In 1846, the same year as his brother and in the same church at Harbourne, William had married Sarah, the daughter of James Thornton, a button burnisher, and his wife Rebecca, who was born Rebecca Heavens. Now both families lived in Great King Street and Sarah went home to her mother each time a baby was due. In her mother’s house Sarah gave birth to three much-loved daughters, Emily, Kate and Ada, before William James arrived to assure the Whatmore succession in 1856.  

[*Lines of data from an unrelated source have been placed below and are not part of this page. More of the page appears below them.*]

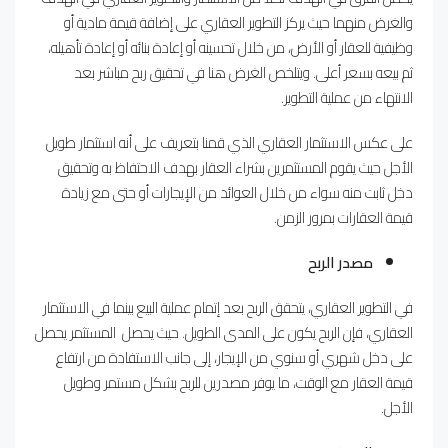
والغرض منهما حيث يركز التطوير العقاري على إضافة قيمة مادية أو
وظيفية للعقار أو الأرض، من خلال تحسينه أو إعادة بنائه أو إعادة تأهيله،
ثم بيعه بسعر أعلى. ويتلخص الغرض هنا في تحقيق ربح مباشر بعد
الانتهاء من عملية التطوير.
على عكس الاستثمار العقاري الذي قمنا بتعريف على أنه استثمار طويل
الأجل حيث يقوم المستثمرين بشراء العقار بهدف الاحتفاظ به وتحقيق
دخل ثابت منه سواء من خلال العوائد من الإيجارات أو حتى مع زيادة
قيمة العقارات بمرور الزمن.
مصدر الربح
في التطوير العقاري، يتحقق الربح بعد إتمام عملية البيع بينما في الاستثمار
العقاري، فإن الربح يكون على المدى الطويل. حيث يحصل المستثمر يحصل
على دخل شهري أو سنوي من الإيجار، إلى جانب الاستفادة من ارتفاع
قيمة العقار مع الوقت، ما يوفر مصدرين للربح بشكل مستمر وطويل
الأجل.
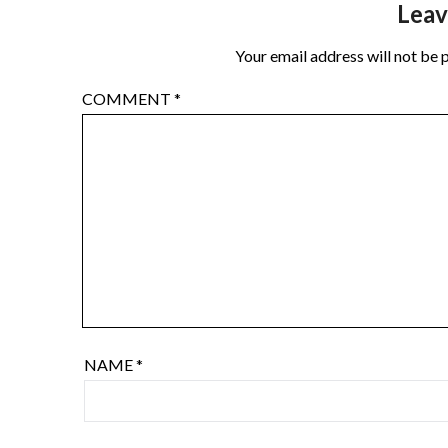
Leav
Your email address will not be 
COMMENT
*
NAME
*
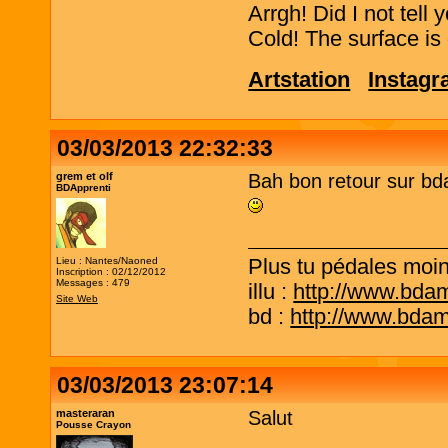
Arrgh! Did I not tell
Cold! The surface is 
Artstation
Instag
03/03/2013 22:32:33
grem et olf
Bah bon retour sur bda!
BDApprenti
Plus tu pédales moins
Lieu : Nantes/Naoned
Inscription : 02/12/2012
Messages : 479
illu :
http://www.bda
Site Web
bd :
http://www.bda
03/03/2013 23:07:14
masteraran
Salut
Pousse Crayon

As a jeweller, William must have been successful, at least in middle life, using the skills of his hands in the way of Birmingham craftsmen, ‘to make a guinea from a copper kettle’. Competition was intense and the children were used to run errands and deliver in the evening packets to customers who had ordered only that morning. But William contracted consumption and though he worked till his eyes grew sore and his body was shaken with coughing, he died at fifty-six of exhaustion due to phthisis. Emily was with him when he passed away at 33 Victoria Buildings, New Spring Street. His wife Sarah died in 1905 in Lench’s Trust Almshouses in Ravenhurst Street.  

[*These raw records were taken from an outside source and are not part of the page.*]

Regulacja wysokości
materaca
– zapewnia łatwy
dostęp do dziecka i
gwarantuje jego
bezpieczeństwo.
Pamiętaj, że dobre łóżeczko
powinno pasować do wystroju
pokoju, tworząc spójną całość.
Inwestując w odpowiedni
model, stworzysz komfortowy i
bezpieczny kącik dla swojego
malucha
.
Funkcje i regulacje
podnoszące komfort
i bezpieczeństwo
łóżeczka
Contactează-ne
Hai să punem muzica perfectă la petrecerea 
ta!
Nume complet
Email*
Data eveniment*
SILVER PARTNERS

It was to William Whatmore in all probability that the family owed their Nonconformity and their love of music. William’s son, William James (Will) was captivated by the thread of melody brightening the dingy streets of his birth, and music became the mainspring of his life. Though he was apprenticed as a jeweller (at Alldays in Warstone Lane), Will aimed to earn at least a part of his living from his musical talent. As a cautious young man, he kept two strings to his bow, combining professional musicianship with the craft of jewellery to keep body and soul together when the pupils were slow in paying. At twenty-two his greatest desire was to own a piano and he mortgaged his income for months ahead to buy one, a lovely rosewood and fluted velvet instrument.  

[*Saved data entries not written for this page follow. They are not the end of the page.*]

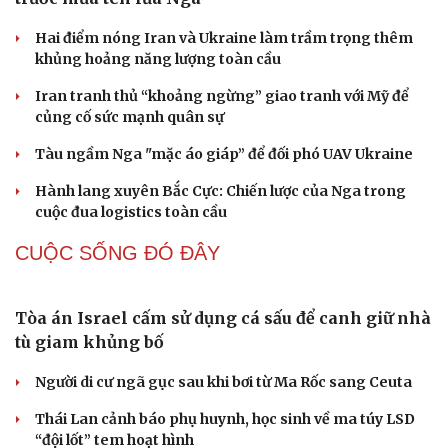
năm 1940?
Tại sao Mỹ bất ngờ ngừng ném bom Iran dù ông
Trump từng rất cả quyết?
Biệt đội UAV tử thần của Ukraine chuyên tấn công tàu
Nga trên biển
CHÍNH TRỊ
Thủ tướng Lê Minh Hưng chủ trì họp Ban Chỉ đạo
An ninh mạng quốc gia
Tổng Bí thư, Chủ tịch nước Tô Lâm làm việc với Đảng ủy
Chính phủ
Cải chính
Xây dựng chỉ tiêu “như KPIs” để Quốc hội giám sát kết
quả phòng, chống tội phạm
Đại tướng Phan Văn Giang chủ trì lễ đón Bộ trưởng Quốc
phòng Malaysia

William James Whatmore became resident organist at the Baptist Church Highgate and then at Harbourne Wesleyan Church. The week was taken up with pupils for the violin and the piano at the front of the house, with the back bedroom devoted to making up jewellery between lessons. Before machinery killed it, the business enjoyed a further run of prosperity  with the mounting of medals and badges during the First World War.  William James Whatmore’s  father had died and Will was living at home with his mother when his life was brightened beyond belief by the appearance of Mary Higgs, a girl half Irish whose large family had moved from London to 135 Moseley Street, where they kept an upholstery business. These two did their courting in Sutton Park, not far on the tram from Aston, and Will married in 1881 from Emily’s
house in New Spring Street. (Mary was living at 202 Victoria Road). 
 

Will’s trade as a jeweller made in necessary for him to live in Hockley and they never moved far from its familiar pavements: they rented first a house in Frederick Street, then moved to 45 Hockley Hill, followed by long residence in an early Victorian house at 6 Monument Road.  William James and Mary Whatmore had more than their share of bereavements. Their first son, William Roe, a Higgs family name, died at five years of age. Kathleen Mary, their daughter, was a talented gentle girl in whom they took great pride as a teacher. She married Will Aston, a Baptist minister, and went to live in a chill granite house in Spennymoor, County Durham. She died of consumption within two years of her wedding and her baby, nursed after her mother’s death by Mary, her grandmother, scarcely reached a full year of life. Will Whatmore died in his sleep in 1926. His greatest gift to his son Reginald Whatmore, Geoffrey’s father, was to pass on his love of music, which sustained him and even seemed to grow stronger when there was little else left at the end of his life.

Most of these Whatmores lie together now in a leafy corner of Witton Cemetery.